Strategist Donald Brennan appended “mutual” to McNamara’s phrase “assured destruction” to create an acronym indicating how mad the policy seemed to him and other critics. In its grisly logic of deterrence by mutual suicide pact, MAD meant that each side would deliberately keep its own civilian populace without protection—in effect, hostage to the other side’s nuclear striking forces—while protecting commanders and retaliatory forces. (McNamara’s policy prescriptions to the president, however, did not actually focus only on civilian destruction but also included options for targeting Soviet missiles and bombers.) On their side, the Soviets clearly did not believe that mutual assured destruction would be enough to deter a U.S. attack. They ran a massive civil defense program, building underground shelters that could keep millions alive after a strike, while U.S. civil defense efforts, even before MAD, were minimal.

Soon after proclaiming the MAD policy, McNamara left office. Between 1967 and 2009, the U.S. reduced its stockpile of nuclear warheads from 31,255 to 5,133, an 84 percent drop. Russia, meanwhile, continued its own arms buildup for some two decades after the U.S. froze its arsenal—the U.S. call having been made based upon intelligence estimates that were egregiously optimistic.
5

Despite this reduction, the U.S. could not stop developing new weapons. America was faced with the plausible prospect that Russian ICBMs, if not countered, would create catastrophic U.S. vulnerability. It was a risk that the U.S. could not prudently take, and thus a bipartisan domestic consensus supported ICBM development.
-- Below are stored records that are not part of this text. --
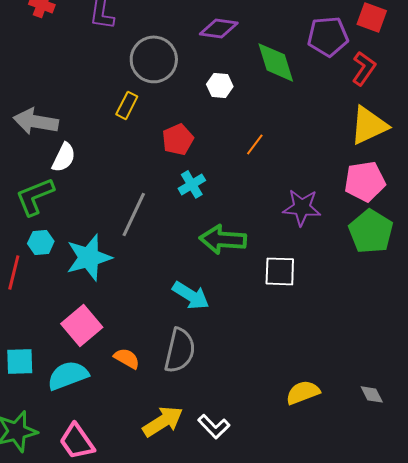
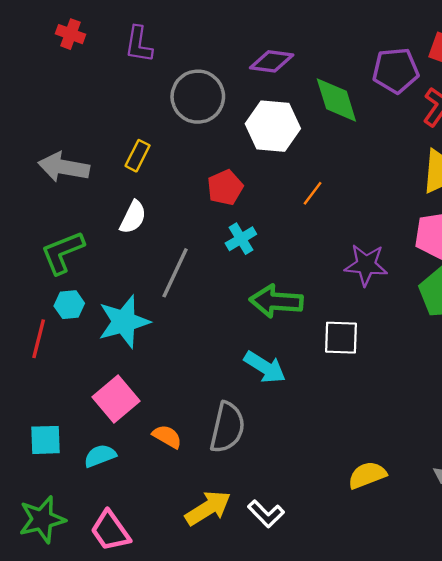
white hexagon: (220, 85) -> (273, 126), size x1.8
yellow rectangle: (127, 105) -> (138, 156), moved
white semicircle: (64, 157) -> (133, 217), moved
cyan arrow: (191, 295) -> (265, 367), moved
cyan semicircle: (68, 375) -> (100, 456), size x0.7

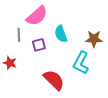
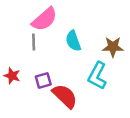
gray line: (19, 35) -> (34, 42), moved
purple square: (39, 45) -> (43, 80), moved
Such a consensus required support for H-bomb deployment, because only the hydrogen weapon packed sufficient explosive power to enable a megaton warhead to fit on a missile. In the 1950s and early 1960s warhead delivery accuracies were measured in miles. Megaton yields were essential to destroy surface targets a few miles away. As missile accuracy improved, thermonuclear warheads could be shrunk in physical size, while ratcheting their yield down to a few hundred kilotons for U.S. warheads; for underground targets like missile silos, improvements in accuracy were vastly more important than increasing yield.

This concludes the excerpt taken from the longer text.